Showing posts with label Bingbot. Show all posts
Showing posts with label Bingbot. Show all posts

Saturday, 10 January 2015

2 Quick Ways To Reduce Traffic On Your System

2 Quick Ways To Reduce Traffic On Your System

By Strictly-Software

Slowing The 3 Major SERP BOTs Down To Reduce Traffic

If you run a site with a lot of pages, good rankings, or a site that tweets out a lot e.g whenever a post comes online then you will probably get most of your traffic from getting crawled by the big 3 crawlers:

I know that whenever I check my access_log on my server to find out the top visiting IP addresses with a command like

grep "Jan/2015" access_log | sed 's/ - -.*//' | sort | uniq -c | sort -nr | less

I always find the top IP's are the main 3 Search Engines own BOTS (SERP = Search Engine Results Page), so I call their BOTS SERP BOTS.

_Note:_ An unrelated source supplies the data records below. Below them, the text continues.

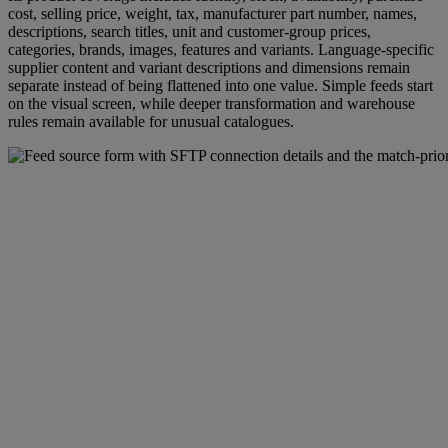
cost, selling price, weight, tax, manufacturer part number, names,
descriptions, search titles, unit and customer-group prices,
categories, brands, images, features and variants. Language-specific
supplier content and variant descriptions and dimensions remain
separate instead of being flattened into one value. Simple feeds start
on the visual screen, while deeper transformation and warehouse
rules remain available for unusual catalogues.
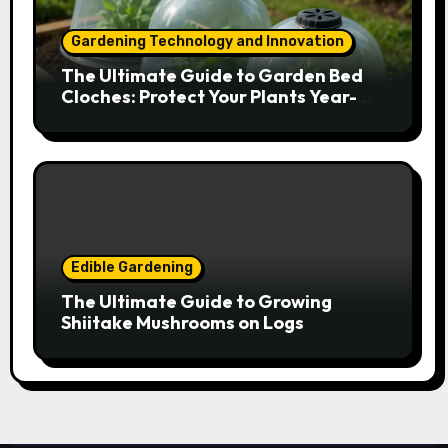
Gardening Technology and Innovation
The Ultimate Guide to Garden Bed
Cloches: Protect Your Plants Year-
Round
Edible Gardening
The Ultimate Guide to Growing
Shiitake Mushrooms on Logs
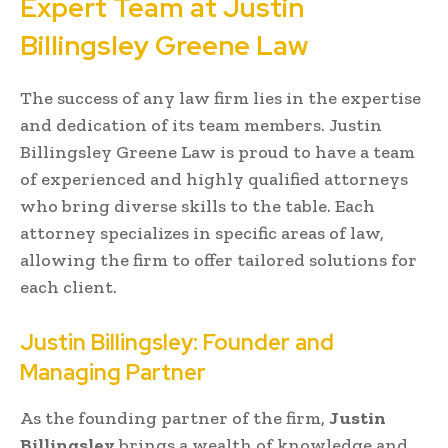
Expert Team at Justin
Billingsley Greene Law
The success of any law firm lies in the expertise
and dedication of its team members. Justin
Billingsley Greene Law is proud to have a team
of experienced and highly qualified attorneys
who bring diverse skills to the table. Each
attorney specializes in specific areas of law,
allowing the firm to offer tailored solutions for
each client.
Justin Billingsley: Founder and
Managing Partner
As the founding partner of the firm,
Justin
Billingsley
brings a wealth of knowledge and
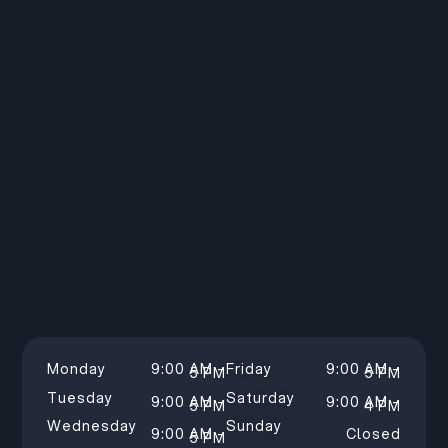
Monday
9:00 AM –
Friday
9:00 AM –
5 PM
5 PM
Tuesday
Saturday
9:00 AM –
9:00 AM –
5 PM
4 PM
Wednesday
Sunday
9:00 AM –
Closed
5 PM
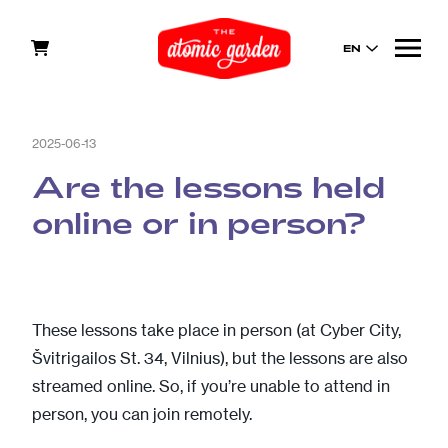
EN
2025-06-13
Are the lessons held
online or in person?
These lessons take place in person (at Cyber City,
Švitrigailos St. 34, Vilnius), but the lessons are also
streamed online. So, if you’re unable to attend in
person, you can join remotely.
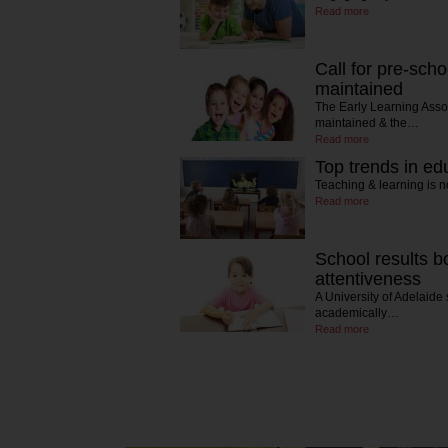
Read more
Call for pre-scho
maintained
The Early Learning Asso
maintained & the…
Read more
Top trends in ed
Teaching & learning is n
Read more
School results b
attentiveness
A University of Adelaide 
academically…
Read more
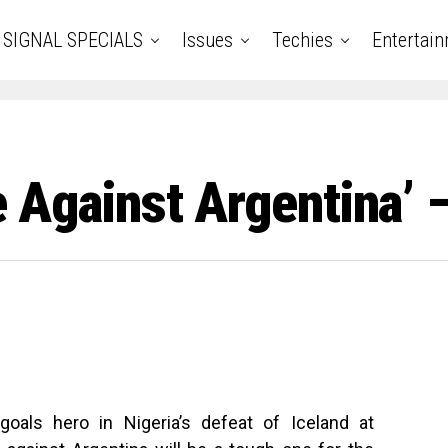
SIGNAL SPECIALS
Issues
Techies
Entertai
re Against Argentina’
als hero in Nigeria’s defeat of Iceland at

GoogleBot: Mozilla/5.0 (compatible; Googlebot/2.1; +http://www.google.com/bot.html)

Bing: Mozilla/5.0 (compatible; bingbot/2.0; +http://www.bing.com/bingbot.htm)

Yahoo: Mozilla/5.0 (compatible; Yahoo! Slurp; http://help.yahoo.com/help/us/ysearch/slurp)

Without asking these BOTS to come NOW by doing things like refreshing your sitemap and pinging these SERPS

Or tweeting out links then they will crawl your site at their own time and choosing and with nothing to tell them to slow down they will crawl at their own speed. This could be once every second and if so it could cause your site performance issues.

However thing about it logically, if you post a news article or a job advert then in reality it only needs to be crawled once by each SERP BOT for it to be indexed. 

You don't really want it to be crawled every day and on every visit by these BOTS as the content HASN'T changed so there is really no need for the visit.

Now I don't know a way of telling a BOT to only crawl a page only if it's new content or it's changed in some way even if you had a sitemap system that only put in pages that were new or edited as the BOTS will still just vist your site and crawl it.

If you cannot add rel="nofollow" on internal links that point to duplicate content which doesn't actually 100% mean the BOT won't crawl it anyway then there are some things you can try if  you find that your site is having performance problems or is under pressure from heavy loads.


Crawl-Delay

Now this only used to be supported by BingBOT and then some smaller new search engines like Blekko

However in recent months after some testing I noticed that all most major SERP BOTS apart from GoogleBOT now obey the command. To get Google to reduce their crawl rate you can use Webmaster Tools to set their crawl rate from the control panel.

For instance on one of my big news sites I have a Crawl-Delay: 25 setting and when I check my access log for those user-agents there is a 25 second (roughly) delay between each request.

Therefore extending this value will reduce your traffic load by the major visitors to your site and is easily done by adding it to your Robot.txt file e.g.

Crawl-delay: 25

Banning IE 6

Now there is no logical reason in the world for any REAL person to be using this user-agent.

This Browser was probably the worst ever Browser in history due to the quirks within it that made web developers jobs so hard. Even just between IE 5.5 and IE 7 there are so many differences with IE 6 and is the reason IE 8 and 9 had all the settings for compatibility modes and browser modes.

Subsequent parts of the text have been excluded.